Here, however, the amended Section 193 specifically calls for the Commissioner of Labor to craft regulations that must be complied with when an employer makes any such deduction to recoup wages. The Commissioner is directed to address in these regulations, at a minimum, the following:

  • in the case of recovery of overpayments, the size of overpayments that may be covered;
  • the timing, frequency, duration and method of deduction(s);
  • limitations on the periodic amount of the deduction(s);
  • a requirement that a notice be provided to the employee prior to the commencement of the deduction(s);
  • a requirement that the employer implement a procedure for disputing the amount of the overpayment or wage-advance repayment, or to delay the deduction; and
  • a requirement that the employer provide the employee with notice of the dispute procedure: (i) in the case of overpayment, prior to commencing the deduction(s); and (ii) in the case of wage-advance repayment, at the time the loan is made.

As of this writing, the Commissioner of Labor has not yet issued the regulations.

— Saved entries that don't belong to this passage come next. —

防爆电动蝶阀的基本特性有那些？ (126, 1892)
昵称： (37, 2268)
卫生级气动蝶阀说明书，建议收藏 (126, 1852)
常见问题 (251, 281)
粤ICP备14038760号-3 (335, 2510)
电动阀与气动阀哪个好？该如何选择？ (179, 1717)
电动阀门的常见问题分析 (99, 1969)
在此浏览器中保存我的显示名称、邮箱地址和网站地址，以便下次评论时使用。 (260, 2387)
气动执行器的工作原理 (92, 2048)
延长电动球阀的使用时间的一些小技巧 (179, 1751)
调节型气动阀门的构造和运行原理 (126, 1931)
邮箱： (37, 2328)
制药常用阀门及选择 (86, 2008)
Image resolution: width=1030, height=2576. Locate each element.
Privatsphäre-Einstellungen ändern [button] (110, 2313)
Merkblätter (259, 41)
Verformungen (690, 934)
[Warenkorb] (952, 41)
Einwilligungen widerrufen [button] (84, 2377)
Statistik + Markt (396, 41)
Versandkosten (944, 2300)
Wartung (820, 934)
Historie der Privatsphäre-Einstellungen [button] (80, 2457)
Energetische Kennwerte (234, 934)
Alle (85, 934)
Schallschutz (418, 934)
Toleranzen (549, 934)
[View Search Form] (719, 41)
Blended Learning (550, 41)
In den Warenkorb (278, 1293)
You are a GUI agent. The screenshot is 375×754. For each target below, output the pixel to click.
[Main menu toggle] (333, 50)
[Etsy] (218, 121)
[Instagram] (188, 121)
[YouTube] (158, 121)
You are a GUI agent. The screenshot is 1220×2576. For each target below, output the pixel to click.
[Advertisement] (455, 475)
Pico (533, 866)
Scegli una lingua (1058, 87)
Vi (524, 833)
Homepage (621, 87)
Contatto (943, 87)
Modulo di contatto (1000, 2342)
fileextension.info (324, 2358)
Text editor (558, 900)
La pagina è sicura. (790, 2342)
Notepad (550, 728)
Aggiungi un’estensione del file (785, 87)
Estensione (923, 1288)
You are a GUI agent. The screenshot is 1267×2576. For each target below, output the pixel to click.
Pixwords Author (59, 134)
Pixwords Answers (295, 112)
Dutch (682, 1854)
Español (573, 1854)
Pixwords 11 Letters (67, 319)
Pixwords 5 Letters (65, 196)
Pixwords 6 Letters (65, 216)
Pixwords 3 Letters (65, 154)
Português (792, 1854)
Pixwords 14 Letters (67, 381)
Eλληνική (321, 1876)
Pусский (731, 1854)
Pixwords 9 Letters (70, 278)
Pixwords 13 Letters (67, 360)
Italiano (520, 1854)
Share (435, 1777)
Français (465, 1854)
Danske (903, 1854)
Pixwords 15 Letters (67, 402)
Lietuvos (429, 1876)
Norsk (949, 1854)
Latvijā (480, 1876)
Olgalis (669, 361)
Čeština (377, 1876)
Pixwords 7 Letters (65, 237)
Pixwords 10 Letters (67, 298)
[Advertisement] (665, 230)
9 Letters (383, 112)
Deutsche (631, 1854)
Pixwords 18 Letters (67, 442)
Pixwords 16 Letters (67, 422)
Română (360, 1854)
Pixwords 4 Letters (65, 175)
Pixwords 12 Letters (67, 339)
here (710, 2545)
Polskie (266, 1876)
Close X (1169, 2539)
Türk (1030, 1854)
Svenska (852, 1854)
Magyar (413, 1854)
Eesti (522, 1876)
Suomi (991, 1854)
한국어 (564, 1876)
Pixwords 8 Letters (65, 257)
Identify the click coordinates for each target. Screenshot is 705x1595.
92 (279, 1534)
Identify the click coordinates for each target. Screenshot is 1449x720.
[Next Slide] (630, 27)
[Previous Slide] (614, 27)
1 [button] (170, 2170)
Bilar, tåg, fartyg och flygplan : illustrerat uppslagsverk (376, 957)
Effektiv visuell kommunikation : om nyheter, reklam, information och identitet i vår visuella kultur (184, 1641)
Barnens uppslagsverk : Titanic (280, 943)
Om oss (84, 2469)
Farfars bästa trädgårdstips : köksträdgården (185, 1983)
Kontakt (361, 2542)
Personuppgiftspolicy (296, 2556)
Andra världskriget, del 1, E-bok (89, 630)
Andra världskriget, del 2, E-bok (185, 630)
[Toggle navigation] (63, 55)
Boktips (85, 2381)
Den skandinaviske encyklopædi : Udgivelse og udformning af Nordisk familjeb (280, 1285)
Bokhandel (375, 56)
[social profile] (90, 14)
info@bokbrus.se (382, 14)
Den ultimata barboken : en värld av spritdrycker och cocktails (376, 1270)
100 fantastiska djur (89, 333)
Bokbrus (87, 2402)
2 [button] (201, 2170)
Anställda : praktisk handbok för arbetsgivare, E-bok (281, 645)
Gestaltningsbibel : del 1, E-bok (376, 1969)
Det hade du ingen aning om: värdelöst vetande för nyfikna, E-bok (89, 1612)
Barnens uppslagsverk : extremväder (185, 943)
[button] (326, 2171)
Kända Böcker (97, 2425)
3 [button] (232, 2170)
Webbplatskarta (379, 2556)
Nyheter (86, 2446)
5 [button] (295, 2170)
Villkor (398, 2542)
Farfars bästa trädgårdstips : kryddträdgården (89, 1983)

Many New York employers will cheer the expansion of permissible deductions under Section 193. Still, they should proceed cautiously. While expanding the types of deductions permitted, the amendment also imposes requirements that pertain even to those limited deductions that were already allowed. Further, while the amendment creates a long-overdue mechanism to recover wage overpayments and provide for the repayment of wage advances, a true understanding of the new landscape will have to await the Commissioner of Labor’s issuance of the relevant regulations. Lastly, this change in the law is temporary and will expire three years from its effective date. An extension of these amendments beyond that time will require action by the legislature. If the legislature does not act, Section 193 will revert to its current version in November 2015.

[1] 2011 New York Assembly Bill No. 10785.

[2] Compare Huntington Hosp. v. Huntington Hops. Nurses’ Ass’n, 302 F.Supp.2d 34, 42-43 (E.D.N.Y. 2004) with Letter from NYSDOL to Joel L. Finger, NYSDOL Letter #RO-09-0152 (Jan. 21, 2010).